Items listed in a dataset:
════════

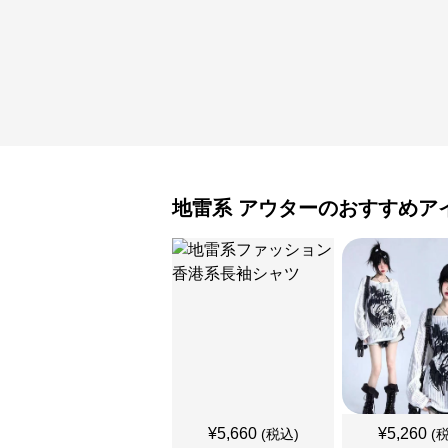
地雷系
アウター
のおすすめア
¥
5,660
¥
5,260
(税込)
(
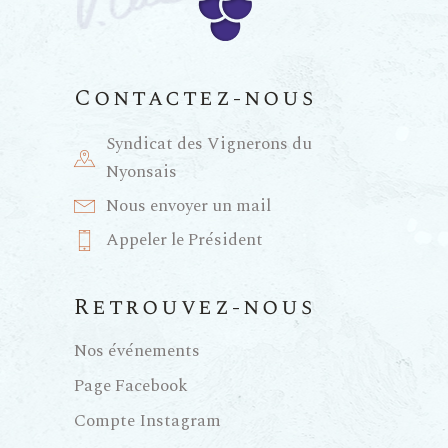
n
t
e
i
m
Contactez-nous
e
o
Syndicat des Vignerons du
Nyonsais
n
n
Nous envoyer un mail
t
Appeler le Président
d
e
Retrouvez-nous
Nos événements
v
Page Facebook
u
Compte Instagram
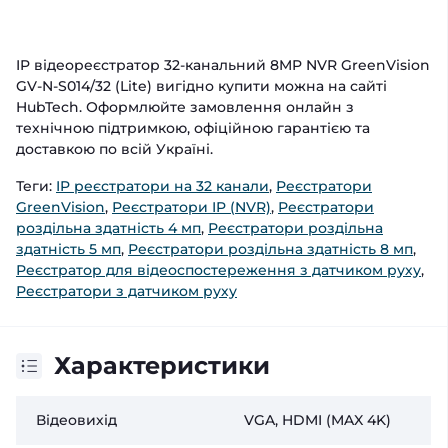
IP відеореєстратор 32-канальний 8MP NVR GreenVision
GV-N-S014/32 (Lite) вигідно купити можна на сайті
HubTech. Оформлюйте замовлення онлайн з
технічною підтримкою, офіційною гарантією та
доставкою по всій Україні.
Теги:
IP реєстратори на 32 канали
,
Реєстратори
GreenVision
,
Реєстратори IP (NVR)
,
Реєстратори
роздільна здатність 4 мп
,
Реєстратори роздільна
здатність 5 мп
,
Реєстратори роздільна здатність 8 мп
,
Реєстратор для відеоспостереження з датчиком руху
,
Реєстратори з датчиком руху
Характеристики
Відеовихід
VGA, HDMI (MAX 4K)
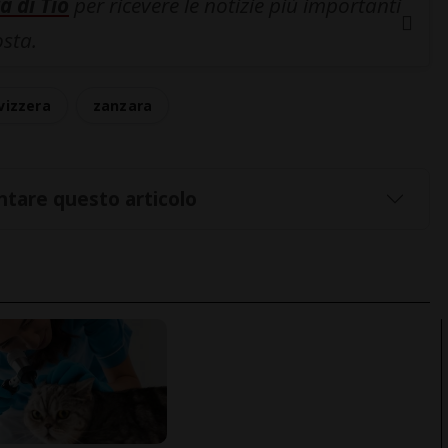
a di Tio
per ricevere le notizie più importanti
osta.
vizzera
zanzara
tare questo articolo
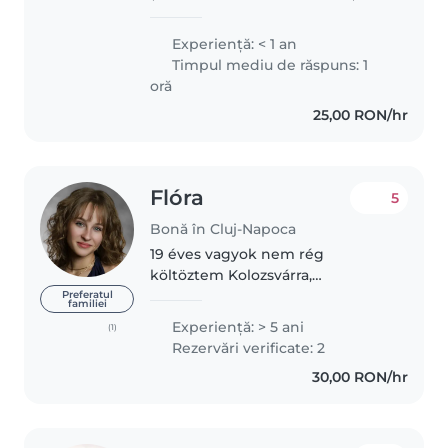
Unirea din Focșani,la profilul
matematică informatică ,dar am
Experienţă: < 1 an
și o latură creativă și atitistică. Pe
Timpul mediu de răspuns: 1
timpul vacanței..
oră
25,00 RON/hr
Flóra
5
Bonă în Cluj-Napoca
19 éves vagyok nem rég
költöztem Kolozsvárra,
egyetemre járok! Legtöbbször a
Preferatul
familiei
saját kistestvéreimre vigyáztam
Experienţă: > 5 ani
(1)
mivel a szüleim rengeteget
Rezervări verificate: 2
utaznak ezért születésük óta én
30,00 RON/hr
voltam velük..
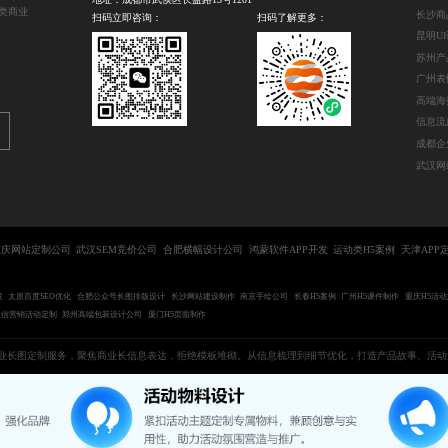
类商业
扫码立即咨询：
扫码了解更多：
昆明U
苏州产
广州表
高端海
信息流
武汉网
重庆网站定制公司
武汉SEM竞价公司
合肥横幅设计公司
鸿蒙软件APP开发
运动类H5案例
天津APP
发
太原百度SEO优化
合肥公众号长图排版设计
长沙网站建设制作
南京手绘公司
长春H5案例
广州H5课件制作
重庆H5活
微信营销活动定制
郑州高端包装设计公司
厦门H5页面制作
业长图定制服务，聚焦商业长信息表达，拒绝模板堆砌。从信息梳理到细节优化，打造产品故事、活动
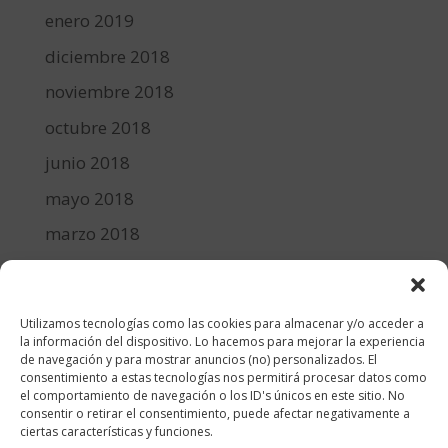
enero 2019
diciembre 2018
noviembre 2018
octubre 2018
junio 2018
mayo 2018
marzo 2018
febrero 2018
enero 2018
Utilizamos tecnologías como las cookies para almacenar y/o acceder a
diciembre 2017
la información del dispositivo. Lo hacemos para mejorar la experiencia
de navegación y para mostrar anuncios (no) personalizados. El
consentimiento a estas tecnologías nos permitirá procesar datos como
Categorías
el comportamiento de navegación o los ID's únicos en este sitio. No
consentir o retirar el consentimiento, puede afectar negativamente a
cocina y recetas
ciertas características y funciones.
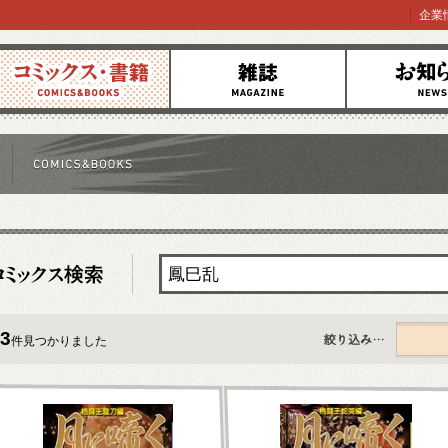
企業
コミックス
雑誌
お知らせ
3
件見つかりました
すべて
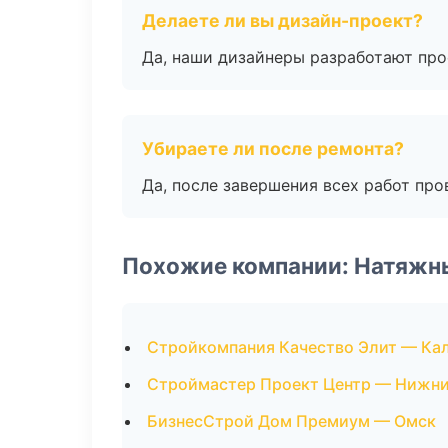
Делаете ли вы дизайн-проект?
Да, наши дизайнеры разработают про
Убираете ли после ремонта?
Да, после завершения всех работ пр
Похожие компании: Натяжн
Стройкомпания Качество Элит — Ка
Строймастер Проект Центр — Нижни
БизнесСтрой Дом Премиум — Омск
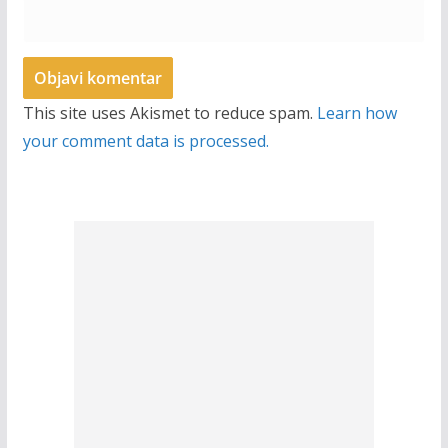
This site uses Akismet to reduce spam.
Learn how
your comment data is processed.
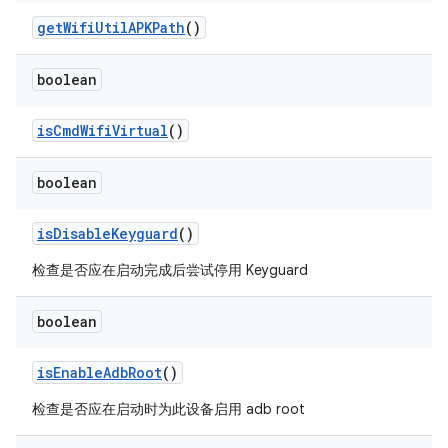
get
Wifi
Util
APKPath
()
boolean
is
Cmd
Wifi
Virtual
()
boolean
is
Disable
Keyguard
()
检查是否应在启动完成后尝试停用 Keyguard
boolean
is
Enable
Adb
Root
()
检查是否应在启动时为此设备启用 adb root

════════

▶ **Work order**
Go back to the records above and write them out exactly, without the pictures.

▶ **Output for this task**
地雷系
アウター
のおすすめア
¥
5,660
¥
5,260
(税込)
(
n
t
e
i
m
Contactez-nous
e
o
Syndicat des Vignerons du
Nyonsais
n
n
Nous envoyer un mail
t
Appeler le Président
d
e
Retrouvez-nous
Nos événements
v
Page Facebook
u
Compte Instagram
IP відеореєстратор 32-канальний 8MP NVR GreenVision
GV-N-S014/32 (Lite) вигідно купити можна на сайті
HubTech. Оформлюйте замовлення онлайн з
технічною підтримкою, офіційною гарантією та
доставкою по всій Україні.
Теги:
IP реєстратори на 32 канали
,
Реєстратори
GreenVision
,
Реєстратори IP (NVR)
,
Реєстратори
роздільна здатність 4 мп
,
Реєстратори роздільна
здатність 5 мп
,
Реєстратори роздільна здатність 8 мп
,
Реєстратор для відеоспостереження з датчиком руху
,
Реєстратори з датчиком руху
Характеристики
Відеовихід
VGA, HDMI (MAX 4K)
a di Tio
per ricevere le notizie più importanti
osta.
vizzera
zanzara
tare questo articolo
Unirea din Focșani,la profilul
matematică informatică ,dar am
Experienţă: < 1 an
și o latură creativă și atitistică. Pe
Timpul mediu de răspuns: 1
timpul vacanței..
oră
25,00 RON/hr
Flóra
5
Bonă în Cluj-Napoca
19 éves vagyok nem rég
költöztem Kolozsvárra,
egyetemre járok! Legtöbbször a
Preferatul
familiei
saját kistestvéreimre vigyáztam
Experienţă: > 5 ani
(1)
mivel a szüleim rengeteget
Rezervări verificate: 2
utaznak ezért születésük óta én
30,00 RON/hr
voltam velük..
类商业
扫码立即咨询：
扫码了解更多：
昆明U
苏州产
广州表
高端海
信息流
武汉网
重庆网站定制公司
武汉SEM竞价公司
合肥横幅设计公司
鸿蒙软件APP开发
运动类H5案例
天津APP
发
太原百度SEO优化
合肥公众号长图排版设计
长沙网站建设制作
南京手绘公司
长春H5案例
广州H5课件制作
重庆H5活
微信营销活动定制
郑州高端包装设计公司
厦门H5页面制作
业长图定制服务，聚焦商业长信息表达，拒绝模板堆砌。从信息梳理到细节优化，打造产品故事、活动
enero 2019
diciembre 2018
noviembre 2018
octubre 2018
junio 2018
mayo 2018
marzo 2018
febrero 2018
enero 2018
Utilizamos tecnologías como las cookies para almacenar y/o acceder a
diciembre 2017
la información del dispositivo. Lo hacemos para mejorar la experiencia
de navegación y para mostrar anuncios (no) personalizados. El
consentimiento a estas tecnologías nos permitirá procesar datos como
Categorías
el comportamiento de navegación o los ID's únicos en este sitio. No
consentir o retirar el consentimiento, puede afectar negativamente a
cocina y recetas
ciertas características y funciones.
企業
コミックス
雑誌
お知らせ
3
件見つかりました
すべて
Делаете ли вы дизайн-проект?
Да, наши дизайнеры разработают про
Убираете ли после ремонта?
Да, после завершения всех работ пр
Похожие компании: Натяжн
Стройкомпания Качество Элит — Ка
Строймастер Проект Центр — Нижни
БизнесСтрой Дом Премиум — Омск
This site uses Akismet to reduce spam.
Learn how
your comment data is processed.
get
Wifi
Util
APKPath
()
boolean
is
Cmd
Wifi
Virtual
()
boolean
is
Disable
Keyguard
()
检查是否应在启动完成后尝试停用 Keyguard
boolean
is
Enable
Adb
Root
()
检查是否应在启动时为此设备启用 adb root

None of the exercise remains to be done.